Storage virtualization – part 3 – Performance
orbist 060000HPM5 Comments (8) Visits (14832)
Cornerstone #5 The potential to increase system performance
While this topic directly corresponds with ‘Cornerstone #5’ it does also contribute #2 Simplification of storage management and #4 Increased storage utilization
Pooling and Striping
Most enterprise level controllers, the likes of DS8000, DMX and USP, and some mid-range controllers provide a degree of array pooling. That is, a method to concatenate the capacity provided by more than one RAID array into a single pool of usable capacity. Thus, luns are provisioned by carving up a chunk of this pool. One of the main reasons for providing this function is to increase the performance of the provisioned luns. Intrinsically Storage virtualization devices provide pooling abilities. However Storage virtualization devices also allow the pooling of storage across multiple controller instances, and generally a much greater degree of freedom in how luns are provisioned. Most of the large vendor products will automatically decide how to provision the luns based on the RAID type or some internal controller design point – sounds sensible. However in some cases this may mean that luns are actually carved from only one array or a subset of one array. So how does this add performance? It doesn’t. It aids the performance of the box by sticking to whats been judged to be best by the vendor (based on the design of the product), but it does not provide the same type of pooling that a virtualization device can provide.
So the key thing here is the heterogeneous striping that is possible once you have virtualized your SAN storage. All three approaches can provide you with this pooling or striping ability – but it all comes down to the heterogeniality of the chosen devices – I’ll cover interop and its importances later.

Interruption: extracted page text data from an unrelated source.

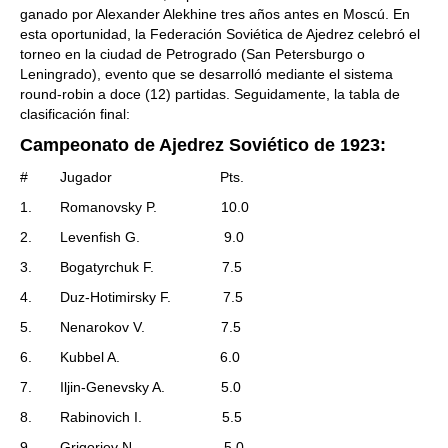
ganado por Alexander Alekhine tres años antes en Moscú. En
esta oportunidad, la Federación Soviética de Ajedrez celebró el
torneo en la ciudad de Petrogrado (San Petersburgo o
Leningrado), evento que se desarrolló mediante el sistema
round-robin a doce (12) partidas. Seguidamente, la tabla de
clasificación final:
Campeonato de Ajedrez Soviético de 1923:
# Jugador Pts.
1. Romanovsky P. 10.0
2. Levenfish G. 9.0
3. Bogatyrchuk F. 7.5
4. Duz-Hotimirsky F. 7.5
5. Nenarokov V. 7.5
6. Kubbel A. 6.0
7. Iljin-Genevsky A. 5.0
8. Rabinovich I. 5.5
9. Grigoriev N. 5.0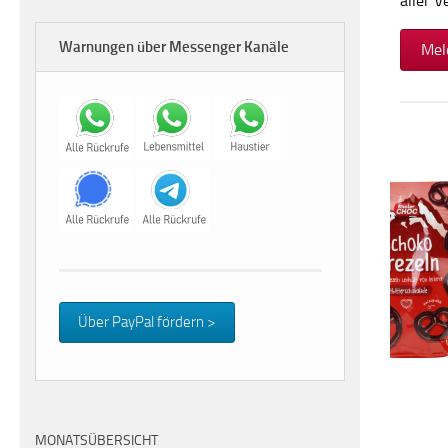
aller 
Warnungen über Messenger Kanäle
Mel
Über PayPal fördern >
MONATSÜBERSICHT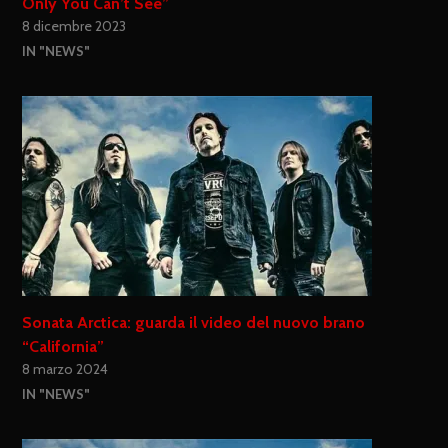
Only You Can’t See”
8 dicembre 2023
IN "NEWS"
Sonata Arctica: guarda il video del nuovo brano
“California”
8 marzo 2024
IN "NEWS"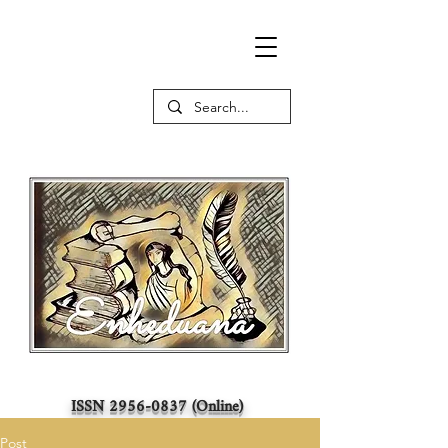
ISSN
2956-0837
(Online)
Post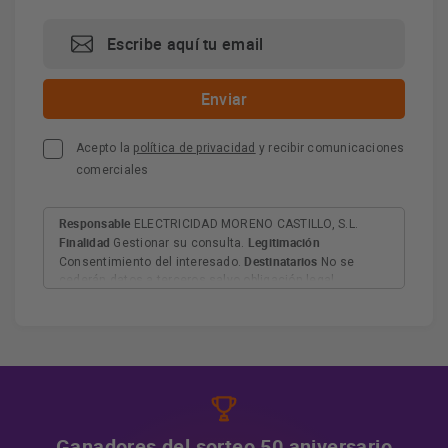
Acepto la
política de privacidad
y recibir comunicaciones
comerciales
Responsable
ELECTRICIDAD MORENO CASTILLO, S.L.
Finalidad
Legitimación
Gestionar su consulta.
Destinatarios
Consentimiento del interesado.
No se
cederán datos a terceros salvo obligación legal.
Derechos
Tiene derecho a acceder, rectificar y suprimir
los datos, así como otros derechos, como se explica en
Información adicional
la información adicional.
Más
información:
AQUÍ
Ganadores del sorteo 50 aniversario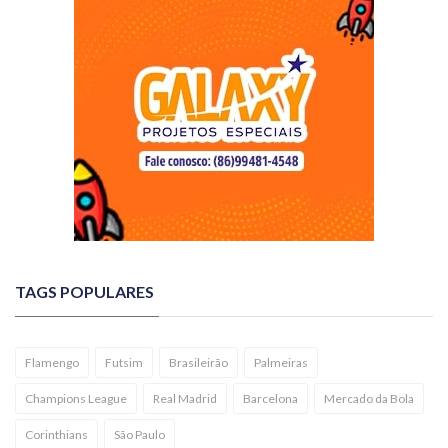
TAGS POPULARES
Flamengo
Futsim
Brasileirão
Palmeiras
Champions League
Real Madrid
Barcelona
Mercado da Bola
Corinthians
São Paulo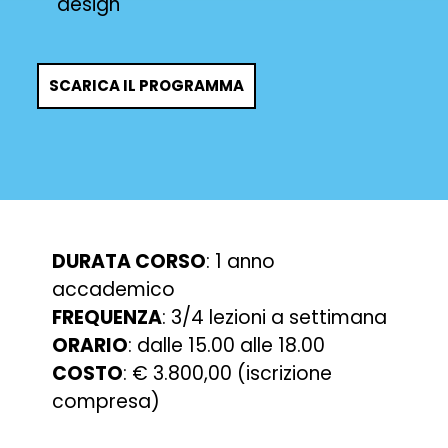
design
SCARICA IL PROGRAMMA
DURATA CORSO
: 1 anno
accademico
FREQUENZA
: 3/4 lezioni a settimana
ORARIO
: dalle 15.00 alle 18.00
COSTO
: € 3.800,00 (iscrizione
compresa)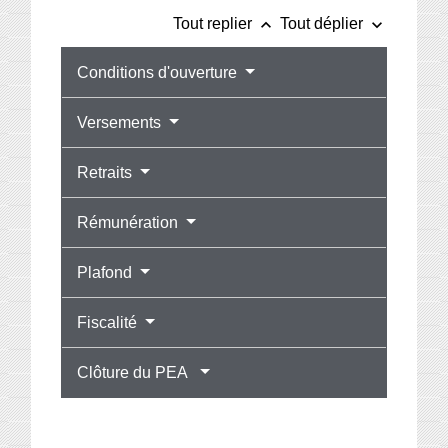
keyboard_arrow_up
keyboard_arrow_down
Tout replier
Tout déplier
Conditions d'ouverture
Versements
Retraits
Rémunération
Plafond
Fiscalité
Clôture du PEA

Most virtualization devices provide similar striping abilities – to some degree. Here I will focus on an example using SVC – as its what I know best!
With SVC a pool is called a ‘managed disk group’ This group can contain up to 128 ‘managed disks’. Each of these managed disks is an array, so in itself is many physical spindles. The pool is internally divided into ‘extents’ – these are of variable size and can be from 16MB up to 512MB (today) – the extent size is an attribute of the pool, and is fixed for a given pool. If my understanding of the Invista documentation is correct, the equivalent extent size is variable per virtual lun. An SVC cluster can support 4M (4x 1024 x 1024) extents – so the chosen extent size does dictate the total virtualized capacity. When you create a ‘striped’ virtual disk, you specify the pool you want to use (you can also specify sub or super-sets of the mdisks in the pool to manually control the stripe-set) Anyway suppose you are creating a virtual disk that is large enough to stripe across 128 managed disks, and these were themselves 4-disk RAID-10 arrays. You now have a single virtual disk that could have the random read performance of 4x128 (512) physical disks, and random write performance of 2x128 (256) physical disks. In such internal tests using fairly old DS4300 controllers with 15K RPM drives, I have measured a single virtual disk returning over 125K random read miss operations, and over 50K random write miss operations – before the response time of the disks themselves start to head off in the usual ‘hockey stick’ manner. Now this is of course a pretty extreme example, and in general most users will stripe across maybe 4 to 8 arrays, but that’s still 4x to 8x the standard performance on random operations. My main caveat here would be that of course the disks themselves have limits (if only they didn’t!) and as you increase the number of virtual disks being carved from a single pool, you will reach some saturation point where the workload of all the virtual disks matches up with the workload that would have been possible on the single arrays. As with any storage system the overall peak performance potential is only as great as the sum of its parts – start going over that point and you will suffer, unless you can provide some buffering (cache) to cope with the busy peaks.
As I’ve already discussed in response to Hu’s questions and in my Over-alloaction post, Over-allocation is probably easier to do in a virtual lun – where you already have to store a mapping table and can just update this on the fly as new data is written to the virtual device. Otherwise controllers need to implement a method of recording which extents have and have not yet been allocated. Essentially going some way towards making it a virtualizing controller!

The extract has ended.